Former Poet Laureate Daina Savage came out and introduced the new Poet Laureate Christine Longenecker. Her poem was about how much she loved to watch the leaves fall from the trees. She longed to see a leaf actually make the disconnection from the tree as she compared the leaves holding on to people fighting death, and clinging to life. It is difficult to do the reading justice but it was truly and one of the highlights of the night. Longenecker received thunderous applause after her act.
The new Family Arts Collaborative will have live, interactive performances for children and their families. Kids came in from the entrance stormed the stage and sang a song to the audience previewing FamFunFest.
A rendition of “Get Here if You Can” by Oleta Adams was performed next. Erin Cruise sang a lovely and passionate version of the song that was a great conclusion to the night.
Mayor Rick Gray took the stage and talked about how great it was that Millersville was able to obtain The Ware Center and turn it into a great arena for the arts.
“Lancaster could be the Sante Fe of the Northeast,” said Mayor Gray. He was just one of the many VIPs at The Ware Center. Paul and Judy Ware were also there, along with Rodgers and Associates, and the Director Harvey Owen.
“My only talent is surrounding myself with talented people”, said Owen.
The show ended with Millersville University’s Keystone Singers giving their rendition of The Gettysburg Address. It was an invigorating act that brought history to life and was really different from the rest of the night. It was a great way to wrap things up the crowd loved it.
At the end of the night Dr. Francine McNairy came onto the stage.
“These facilities are more than education centers. They are portals to the community”, said McNairy. She was speaking about The Ware Center and the new Winter Center. She was very enthusiastic about what was happening that night as well as the upcoming shows in the future.

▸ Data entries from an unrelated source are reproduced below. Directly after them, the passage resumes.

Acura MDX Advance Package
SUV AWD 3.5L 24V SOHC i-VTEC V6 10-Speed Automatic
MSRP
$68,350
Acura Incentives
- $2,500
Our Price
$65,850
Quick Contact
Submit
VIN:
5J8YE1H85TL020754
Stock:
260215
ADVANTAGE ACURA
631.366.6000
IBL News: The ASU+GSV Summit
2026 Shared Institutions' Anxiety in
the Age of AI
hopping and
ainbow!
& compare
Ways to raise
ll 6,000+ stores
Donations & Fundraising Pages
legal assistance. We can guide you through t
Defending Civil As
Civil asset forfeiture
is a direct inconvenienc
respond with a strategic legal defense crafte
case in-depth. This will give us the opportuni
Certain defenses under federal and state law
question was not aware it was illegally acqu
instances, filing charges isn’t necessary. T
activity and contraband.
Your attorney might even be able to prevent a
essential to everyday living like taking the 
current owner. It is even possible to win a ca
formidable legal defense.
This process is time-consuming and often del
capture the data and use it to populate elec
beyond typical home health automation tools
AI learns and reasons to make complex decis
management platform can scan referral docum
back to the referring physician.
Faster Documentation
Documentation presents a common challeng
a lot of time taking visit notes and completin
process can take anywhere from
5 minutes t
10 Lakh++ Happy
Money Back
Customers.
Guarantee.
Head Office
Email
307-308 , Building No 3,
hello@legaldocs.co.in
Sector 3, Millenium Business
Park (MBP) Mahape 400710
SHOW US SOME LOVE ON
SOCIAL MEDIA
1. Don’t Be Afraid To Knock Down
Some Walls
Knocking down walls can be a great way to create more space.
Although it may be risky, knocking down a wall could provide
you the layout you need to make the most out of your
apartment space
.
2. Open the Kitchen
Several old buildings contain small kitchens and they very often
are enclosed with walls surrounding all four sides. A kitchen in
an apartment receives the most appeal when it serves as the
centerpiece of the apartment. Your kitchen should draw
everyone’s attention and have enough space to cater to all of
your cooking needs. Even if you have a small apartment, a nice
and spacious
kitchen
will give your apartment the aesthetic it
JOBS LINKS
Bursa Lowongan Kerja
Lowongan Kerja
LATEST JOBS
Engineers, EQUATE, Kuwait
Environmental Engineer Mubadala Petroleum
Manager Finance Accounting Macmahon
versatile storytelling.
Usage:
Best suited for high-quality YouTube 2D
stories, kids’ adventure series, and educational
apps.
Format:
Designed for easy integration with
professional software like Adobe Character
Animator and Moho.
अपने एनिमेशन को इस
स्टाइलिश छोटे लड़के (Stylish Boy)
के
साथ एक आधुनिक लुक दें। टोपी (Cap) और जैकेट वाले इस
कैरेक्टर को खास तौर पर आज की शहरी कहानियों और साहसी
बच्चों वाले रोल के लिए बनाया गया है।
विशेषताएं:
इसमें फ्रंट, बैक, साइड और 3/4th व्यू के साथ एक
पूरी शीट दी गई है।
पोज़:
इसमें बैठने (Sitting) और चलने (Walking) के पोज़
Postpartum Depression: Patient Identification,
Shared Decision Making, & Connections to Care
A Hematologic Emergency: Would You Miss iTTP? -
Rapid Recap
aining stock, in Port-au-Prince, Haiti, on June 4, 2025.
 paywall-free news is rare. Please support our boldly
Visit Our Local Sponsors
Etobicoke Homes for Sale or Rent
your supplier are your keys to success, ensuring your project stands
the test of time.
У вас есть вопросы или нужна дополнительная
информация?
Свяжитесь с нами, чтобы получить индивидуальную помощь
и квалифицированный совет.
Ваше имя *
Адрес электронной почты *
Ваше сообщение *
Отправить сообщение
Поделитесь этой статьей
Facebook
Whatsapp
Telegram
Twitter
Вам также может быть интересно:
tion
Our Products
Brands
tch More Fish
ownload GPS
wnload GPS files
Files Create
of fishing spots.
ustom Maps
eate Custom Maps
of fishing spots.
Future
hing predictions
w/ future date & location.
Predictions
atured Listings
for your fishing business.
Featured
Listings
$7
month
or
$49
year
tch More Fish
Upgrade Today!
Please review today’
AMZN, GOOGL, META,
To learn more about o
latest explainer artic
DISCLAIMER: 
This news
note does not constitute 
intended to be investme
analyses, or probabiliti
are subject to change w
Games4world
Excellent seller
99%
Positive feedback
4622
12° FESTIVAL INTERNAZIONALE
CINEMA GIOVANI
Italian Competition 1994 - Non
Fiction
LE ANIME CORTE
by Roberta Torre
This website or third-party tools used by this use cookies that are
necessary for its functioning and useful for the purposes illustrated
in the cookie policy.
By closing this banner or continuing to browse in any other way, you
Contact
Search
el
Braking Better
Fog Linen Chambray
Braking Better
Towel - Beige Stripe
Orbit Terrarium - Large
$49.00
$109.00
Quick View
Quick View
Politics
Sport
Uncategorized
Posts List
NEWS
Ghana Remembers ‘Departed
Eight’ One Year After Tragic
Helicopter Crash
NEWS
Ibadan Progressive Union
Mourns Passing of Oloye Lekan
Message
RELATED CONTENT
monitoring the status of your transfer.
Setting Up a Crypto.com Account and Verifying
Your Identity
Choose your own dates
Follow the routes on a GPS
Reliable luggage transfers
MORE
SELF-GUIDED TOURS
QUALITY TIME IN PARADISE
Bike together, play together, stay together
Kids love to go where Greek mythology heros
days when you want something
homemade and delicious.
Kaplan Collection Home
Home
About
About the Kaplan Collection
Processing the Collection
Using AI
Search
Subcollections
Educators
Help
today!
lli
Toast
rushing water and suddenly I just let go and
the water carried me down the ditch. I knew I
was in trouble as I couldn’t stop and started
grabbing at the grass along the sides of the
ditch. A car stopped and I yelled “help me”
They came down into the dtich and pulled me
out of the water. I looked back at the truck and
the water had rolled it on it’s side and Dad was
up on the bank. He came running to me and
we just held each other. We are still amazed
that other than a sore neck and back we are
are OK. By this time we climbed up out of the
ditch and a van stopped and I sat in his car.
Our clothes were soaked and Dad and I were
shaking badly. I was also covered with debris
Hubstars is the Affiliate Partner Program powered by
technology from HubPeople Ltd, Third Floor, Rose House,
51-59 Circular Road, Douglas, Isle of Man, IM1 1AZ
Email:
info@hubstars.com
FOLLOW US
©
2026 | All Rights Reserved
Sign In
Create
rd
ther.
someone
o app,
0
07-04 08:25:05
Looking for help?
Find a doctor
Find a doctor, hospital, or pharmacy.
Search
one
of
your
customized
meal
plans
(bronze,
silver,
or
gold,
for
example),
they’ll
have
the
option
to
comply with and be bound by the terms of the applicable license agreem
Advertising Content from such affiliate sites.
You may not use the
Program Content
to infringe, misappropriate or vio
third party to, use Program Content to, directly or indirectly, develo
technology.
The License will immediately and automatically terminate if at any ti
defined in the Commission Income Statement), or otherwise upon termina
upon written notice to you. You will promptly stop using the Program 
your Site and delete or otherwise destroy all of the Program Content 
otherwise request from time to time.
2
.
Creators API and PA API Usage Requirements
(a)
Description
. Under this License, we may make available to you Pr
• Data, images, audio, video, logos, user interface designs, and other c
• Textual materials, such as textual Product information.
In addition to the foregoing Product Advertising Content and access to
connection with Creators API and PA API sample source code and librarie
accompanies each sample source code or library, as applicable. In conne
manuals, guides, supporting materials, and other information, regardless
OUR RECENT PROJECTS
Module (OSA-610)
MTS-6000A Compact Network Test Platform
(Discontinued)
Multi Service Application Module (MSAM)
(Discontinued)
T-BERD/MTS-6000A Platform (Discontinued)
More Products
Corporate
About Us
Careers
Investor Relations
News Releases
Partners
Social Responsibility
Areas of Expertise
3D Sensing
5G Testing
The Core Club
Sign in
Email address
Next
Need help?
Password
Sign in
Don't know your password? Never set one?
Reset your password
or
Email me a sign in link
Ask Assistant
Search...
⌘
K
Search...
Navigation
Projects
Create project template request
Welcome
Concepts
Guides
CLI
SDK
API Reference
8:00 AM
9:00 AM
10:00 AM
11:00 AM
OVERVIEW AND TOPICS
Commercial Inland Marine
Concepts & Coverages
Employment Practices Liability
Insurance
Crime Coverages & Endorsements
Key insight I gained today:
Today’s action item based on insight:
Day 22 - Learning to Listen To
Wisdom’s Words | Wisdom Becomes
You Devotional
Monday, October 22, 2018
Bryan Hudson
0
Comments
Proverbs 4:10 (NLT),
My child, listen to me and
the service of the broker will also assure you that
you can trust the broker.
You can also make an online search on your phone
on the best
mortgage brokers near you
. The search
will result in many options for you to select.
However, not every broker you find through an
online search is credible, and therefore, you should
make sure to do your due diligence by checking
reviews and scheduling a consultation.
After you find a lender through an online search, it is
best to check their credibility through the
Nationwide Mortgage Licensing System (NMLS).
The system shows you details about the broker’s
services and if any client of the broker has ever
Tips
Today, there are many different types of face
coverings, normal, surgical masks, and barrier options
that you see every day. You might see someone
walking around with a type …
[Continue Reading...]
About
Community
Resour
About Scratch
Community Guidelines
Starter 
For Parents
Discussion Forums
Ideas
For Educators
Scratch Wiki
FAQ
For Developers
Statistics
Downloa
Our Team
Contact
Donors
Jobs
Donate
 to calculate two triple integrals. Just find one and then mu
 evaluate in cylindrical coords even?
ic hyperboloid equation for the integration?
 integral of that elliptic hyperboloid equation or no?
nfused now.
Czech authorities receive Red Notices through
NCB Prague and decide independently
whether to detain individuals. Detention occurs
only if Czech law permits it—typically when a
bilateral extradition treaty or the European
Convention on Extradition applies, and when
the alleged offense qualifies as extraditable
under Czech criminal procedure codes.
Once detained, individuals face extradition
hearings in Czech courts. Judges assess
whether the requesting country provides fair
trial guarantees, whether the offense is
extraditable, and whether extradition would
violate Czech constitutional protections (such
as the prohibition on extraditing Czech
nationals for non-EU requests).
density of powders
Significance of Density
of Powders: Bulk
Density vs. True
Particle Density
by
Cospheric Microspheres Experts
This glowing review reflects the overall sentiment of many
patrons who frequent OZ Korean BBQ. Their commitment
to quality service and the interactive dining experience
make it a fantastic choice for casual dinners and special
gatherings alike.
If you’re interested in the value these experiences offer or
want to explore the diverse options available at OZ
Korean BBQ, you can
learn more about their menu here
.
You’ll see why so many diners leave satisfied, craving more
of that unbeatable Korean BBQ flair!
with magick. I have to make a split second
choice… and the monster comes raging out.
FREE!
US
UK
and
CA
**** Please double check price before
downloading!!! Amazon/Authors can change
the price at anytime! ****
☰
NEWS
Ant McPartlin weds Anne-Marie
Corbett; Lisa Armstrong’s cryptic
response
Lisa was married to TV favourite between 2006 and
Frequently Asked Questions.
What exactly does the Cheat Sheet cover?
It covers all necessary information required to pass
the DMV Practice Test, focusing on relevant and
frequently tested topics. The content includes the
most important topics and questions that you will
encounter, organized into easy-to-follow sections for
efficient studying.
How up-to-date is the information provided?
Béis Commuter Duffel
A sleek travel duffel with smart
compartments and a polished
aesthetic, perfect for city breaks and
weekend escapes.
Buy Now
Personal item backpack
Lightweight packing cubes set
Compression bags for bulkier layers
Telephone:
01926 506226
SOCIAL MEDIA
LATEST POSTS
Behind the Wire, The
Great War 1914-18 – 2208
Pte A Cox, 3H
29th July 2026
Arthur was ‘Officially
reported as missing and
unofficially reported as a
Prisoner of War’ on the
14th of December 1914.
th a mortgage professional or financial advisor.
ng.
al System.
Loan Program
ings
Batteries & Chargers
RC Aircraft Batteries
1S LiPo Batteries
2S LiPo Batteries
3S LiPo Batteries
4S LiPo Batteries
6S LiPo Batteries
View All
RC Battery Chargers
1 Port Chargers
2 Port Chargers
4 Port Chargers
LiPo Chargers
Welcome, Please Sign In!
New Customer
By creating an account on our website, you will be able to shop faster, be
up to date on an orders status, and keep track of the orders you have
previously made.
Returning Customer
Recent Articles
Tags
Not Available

“One of my proudest moments will be when we officially open The Winter Center,” said McNairy. She has been president of the Millersville for nine years, so the importance of this new building, as well as her love of the arts, was presented through in her speech.
All of the performers worked together to create a great showcase of varying arts that will appeal to almost anyone. The new season promises to bring even more talent, so please be sure to visit Millersville’s webpage for a list of upcoming events.